Orsetta Bellani, Il Fatto Quotidiano

Nelle elezioni messicane di domenica 5 giugno, che hanno portato più di 37 milioni di persone a scegliere 12 governatori, alcuni sindaci e deputati dei Congressi locali, tutti i problemi del paese sono venuti al pettine. Compra-vendita di voti, minacce, sparatorie e un sessismo così sfacciato da portare il partito Nueva Alianza a piazzare sul palco un gruppo di donne a torso nudo, con il suo simbolo dipinto sui seni.

Il conservatore Partido Revolucionario Institucional (PRI), il dinosauro della politica messicana, ha perso alcuni dei suoi bastioni a favore di una curiosa alleanza tra il socialdemocratico Partido de la Revolución Democrática (PRD) e il cristiano-conservatore Partido Acción Nacional (PAN).

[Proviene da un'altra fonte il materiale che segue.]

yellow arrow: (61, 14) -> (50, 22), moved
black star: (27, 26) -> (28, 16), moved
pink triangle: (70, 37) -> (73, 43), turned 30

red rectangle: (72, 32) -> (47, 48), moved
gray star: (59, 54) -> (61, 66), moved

Tra i bastioni persi si conta lo Stato di Tamaulipas, regione al confine con gli Stati Uniti che, secondo l’organizzazione non governativa Observatorio Nacional Ciudadano, registra il 693% in più di denunce di sequestri rispetto al resto del paese.

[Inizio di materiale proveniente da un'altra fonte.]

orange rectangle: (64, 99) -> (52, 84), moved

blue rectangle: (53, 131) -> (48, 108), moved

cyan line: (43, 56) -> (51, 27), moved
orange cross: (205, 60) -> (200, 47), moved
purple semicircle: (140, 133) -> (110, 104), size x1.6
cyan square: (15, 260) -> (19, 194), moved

“Nel 2010 sono stato sequestrato da un gruppo di poliziotti durante una manifestazione. Uno di loro mi ha detto che il governatore e il sindaco non mi sopportavano più, e che mi avrebbero ammazzato”, racconta in intervista Guillermo Gutiérrez Riestra, avvocato di Tamaulipas che sta dedicando tutte le sue energie e risorse economiche alla ricerca di Raquel, la figlia diciannovenne sequestrata e desaparecida da un commando armato. L’avvocato racconta che nelle città del Tamaulipas la gente si chiude in casa al calar del sole, e che nelle campagne paesi interi sono stati abbandonati a causa della violenza delle organizzazioni criminali. Racconta di forze dell’ordine colluse con i narcos, che hanno la potestà di scegliere i politici, e di una situazione di ingovernabilità tale che, quando un suo amico giornalista ha chiesto all’ex governatore di proteggerlo dalle minacce del crimine organizzato, quello gli ha consigliato di andarsene.

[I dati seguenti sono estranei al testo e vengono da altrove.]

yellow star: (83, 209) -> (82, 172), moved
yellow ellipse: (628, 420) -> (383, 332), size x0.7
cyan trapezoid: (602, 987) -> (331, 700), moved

In questo contesto si sono svolte le elezioni del 5 giugno. Sparatorie contro case dei candidati, automobili bruciate; 198 persone si sono ritirate all’ultimo momento dalla corsa elettorale, spesso adducendo “motivi personali”.

“Più dell’80% del denaro che usano i candidati messicani proviene da fondi illeciti”, ha affermato Edgar Buscaglia, ricercatore della Columbia University. E una parte di questi fondi, secondo le denunce piovute da più parti, sarebbero stati utilizzati per comprare voti.

A pochi giorni dalle elezioni, nelle reti sociali giravano foto di valigie piene di denaro che Héctor Yunes Landa, candidato a governatore dello Stato di Veracruz del PRI, avrebbe utilizzato a tal scopo. Yunes Landa, che ha un curriculum che contempla molteplici violazioni ai diritti umani, negò l’accusa e promise che, in caso di vittoria, avrebbe messo in carcere l’ex governatore Javier Duarte, durante il cui mandato sono stati uccisi 18 giornalisti.

Recentemente un’inchiesta di un portale locale ha svelato che Duarte avrebbe girato più di 30 milioni di dollari dell’erario pubblico a imprese “fantasma” incaricate di fornire beni –mai consegnati- a persone povere o vittime di disastri naturali. Duarte avrebbe anche fatto affari con il cartello Jalisco Nueva Generación, secondo quanto raccontato da un sicario a Vice News, venendo meno all’accordo stipulato dal precedente governatore Fidel Herrera con Los Zetas. E Fidel Herrera, che ha assicurato di avere, nella sua vita, “rispettato la legge e le moralità”, ad ottobre era stato promosso console messicano a Barcellona.

Articolo pubblicato da Il Fatto Quotidiano il 16.06.2015.